Bayangkan mawar yang ini. Dengan warna kuning yang begitu pucat hingga nyaris putih, merah yang memutih menjadi salmon, pusaran warna dalam satu mekar kecil. Â Bayangkan aromanya, manis dan segar, dan mungkin kamu akan mengerti mengapa Ksatria Aneka Warna dari Gurun Mengaum memilih nama yang tidak menyenangkan untuk dirinya sendiri.
Ranum tidak bertarung dengan pedang. Senjata pilihannya adalah kata-kata, kekuatan janji dan ingatan serta penyesalan, ketakutan dan kerinduan serta ilusi. Ksatria kuning dan merah dan salmon dan putih siap sedia, mengikutinya dan mantra yang dia ciptakan.
Dengan kekuatan seperti itu, Ranum dapat melakukan pekerjaan besar di Gurun Mengaum, tetapi dia malah memilih menggunakan kekuatannya untuk keuntungannya sendiri. Gurun Mengaum tidak memiliki raja, tidak ada pangeran, tidak ada adipati. Mereka menjalankan negeri  mereka menurut cara lama, yaitu berdasarkan pilihan rakyat.
Inilah yang memungkinkan Ranum mengubah jalannya sejarah selama era Ksatria Mawar.
Ilusi yang paling baik diciptakan oleh Ranum adalah ilusi ketakutan, dan orang-orang yang ketakutan akan melakukan apa saja untuk mengusir rasa takut itu, untuk mendapatkan kembali dunia tempat mereka bisa merasa aman lagi.
Dia menciptakan ancaman di semua sisi, ancaman di dalam perbatasan Gurun Mengaum itu sendiri, hantu kehancuran dari luar dan kemerosotan dari dalam. Ketika sekelompok ksatria pemberontak dari Kerajaan Laut Dalam menyerang kota-kota di sepanjang perbatasan barat, menculik perempuan dan merampas kekayaan, melalui kata-kata Ranum itu menjadi ancaman terhadap dasar cara hidup mereka, gelombang bahaya dari barat yang akan menyapu kebebasan dan kemakmuran Negeri Kemarau Abadi. Ranum menyelenggarakan perang di luar pertempuran-pertempuran kecil. Mengubah pertempuran kecil untuk pertahan wilayah menjadi serangan skala penuh. Perintah ilusinya disampaikan sedemikian rupa sehingga orang-orang di Tanah Kemarau Abadi dan Ksatria Mawar yang bertempur dalam pasukannya semua percaya bahwa perang yang mereka lakukan adalah pembalasan semata, bukan agresi.
Maka perang dilancarkan melawan kerajaan Laut Dalam, dilancarkan dan dimenangkan, dan Ranum menjadi pemimpin paling kuat di sebelah barat Pegunungan Api.

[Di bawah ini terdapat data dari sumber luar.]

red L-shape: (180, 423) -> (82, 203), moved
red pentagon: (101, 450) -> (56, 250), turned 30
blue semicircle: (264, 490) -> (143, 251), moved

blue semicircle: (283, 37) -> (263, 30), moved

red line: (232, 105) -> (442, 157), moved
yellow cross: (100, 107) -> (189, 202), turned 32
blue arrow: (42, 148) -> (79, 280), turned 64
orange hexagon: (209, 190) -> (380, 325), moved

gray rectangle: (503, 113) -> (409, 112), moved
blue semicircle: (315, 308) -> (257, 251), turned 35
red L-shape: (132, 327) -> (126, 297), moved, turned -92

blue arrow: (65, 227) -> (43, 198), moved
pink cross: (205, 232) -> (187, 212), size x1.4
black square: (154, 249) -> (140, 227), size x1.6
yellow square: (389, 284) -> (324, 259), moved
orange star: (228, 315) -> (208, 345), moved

Perang yang dimulai oleh Ranum ini bukanlah jenis perang yang pernah terjadi di negeri-negeri ini sebelumnya, setidaknya tidak dalam rentang waktu yang diingat sejarah. Perang yang terus berlanjut selama ada Ksatria Mawar, perang antara Pasukan Matahari dan Tentara Bulan adalah perang ideologi, bertempur sesekali dan seringkali tidak sama sekali, sebuah kontes antara sihir dan nalar, berjuang lebih untuk hati daripada untuk kemenangan.
Perang Ranum berbeda. Dia dan Para Ksatria Aneka Warna berjuang untuk penaklukan dan pengembangan wilayah kekuasaan, hanya untuk Gurun Mengaum dan Tanah Kemarau Abadi.
Aku ingin bercerita kepadamu bahwa ekspedisi penaklukan yang dilakukan Ranum ke timur Pegunungan Api telah berhasil dihentikan, bahwa orang-orang yang dipimpinnya siuman tersadar dari mantranya dan menggulingkannya, bahwa dia gagal mempertahankan kekuasaannya yang telah berlangsung selama beberapa dasawarsa, yang berhasil memperluas wilayah ketakutan ke utara, selatan, timur, barat.
Tetapi ada beberapa cerita tidak memiliki akhir yang bahagia.